* What to work on
Return exactly the span of lines in the following data that opens with the line containing "não têm ressalvas na reprodução do conteúdo" and closes with the line containing "Hoje, 20, tem". Include nothing else.

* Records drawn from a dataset
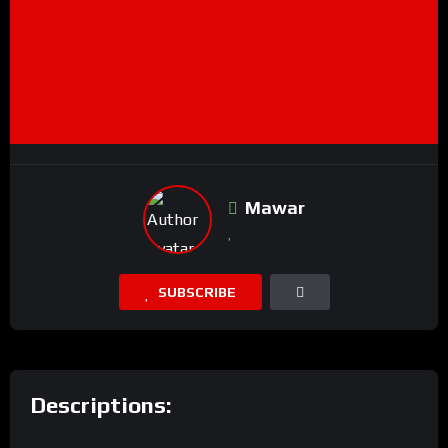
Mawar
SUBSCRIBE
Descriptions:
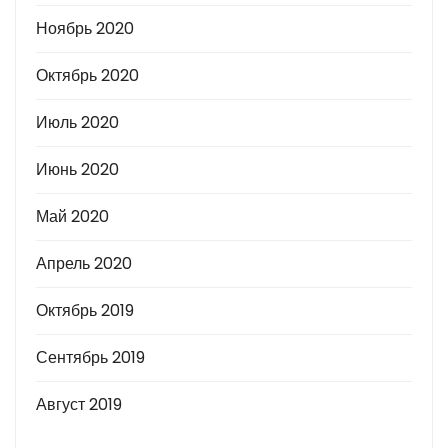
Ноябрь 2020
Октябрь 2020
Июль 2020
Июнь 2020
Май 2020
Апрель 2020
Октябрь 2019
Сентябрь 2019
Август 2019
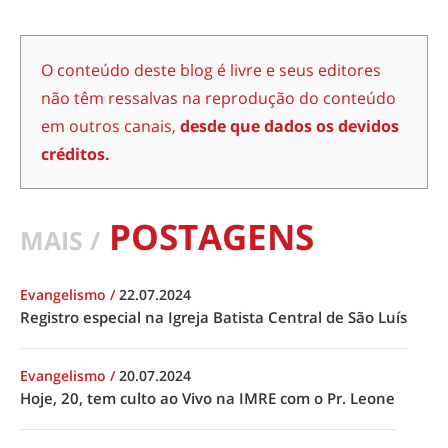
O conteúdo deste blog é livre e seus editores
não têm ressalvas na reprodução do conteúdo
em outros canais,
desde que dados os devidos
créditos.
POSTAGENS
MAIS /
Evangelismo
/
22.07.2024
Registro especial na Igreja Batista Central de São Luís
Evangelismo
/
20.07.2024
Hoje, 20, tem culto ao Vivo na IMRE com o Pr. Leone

---

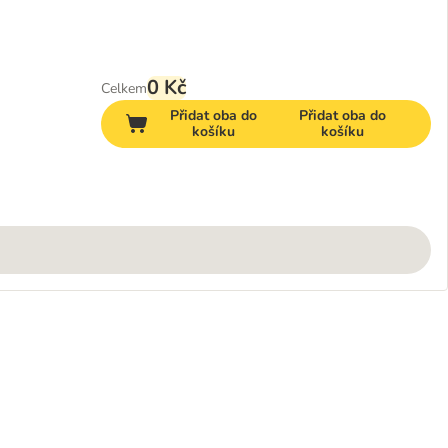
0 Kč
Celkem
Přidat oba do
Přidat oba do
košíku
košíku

* * *

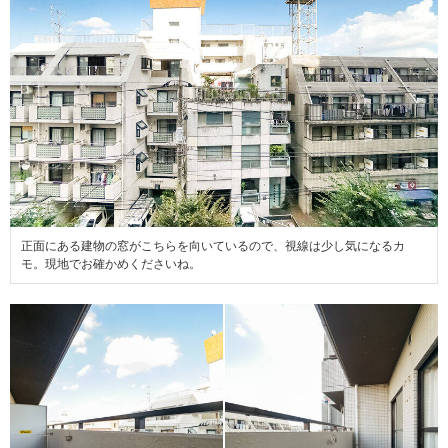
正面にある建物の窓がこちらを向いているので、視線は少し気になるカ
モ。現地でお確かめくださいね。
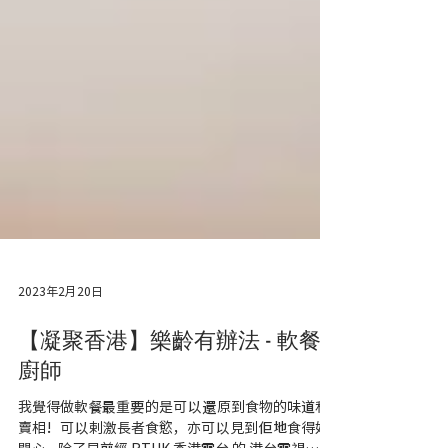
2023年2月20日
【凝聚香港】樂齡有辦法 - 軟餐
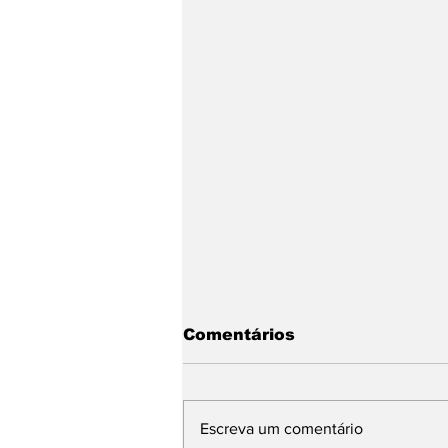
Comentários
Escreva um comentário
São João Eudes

* Output of the task
não têm ressalvas na reprodução do conteúdo
em outros canais,
desde que dados os devidos
créditos.
POSTAGENS
MAIS /
Evangelismo
/
22.07.2024
Registro especial na Igreja Batista Central de São Luís
Evangelismo
/
20.07.2024
Hoje, 20, tem culto ao Vivo na IMRE com o Pr. Leone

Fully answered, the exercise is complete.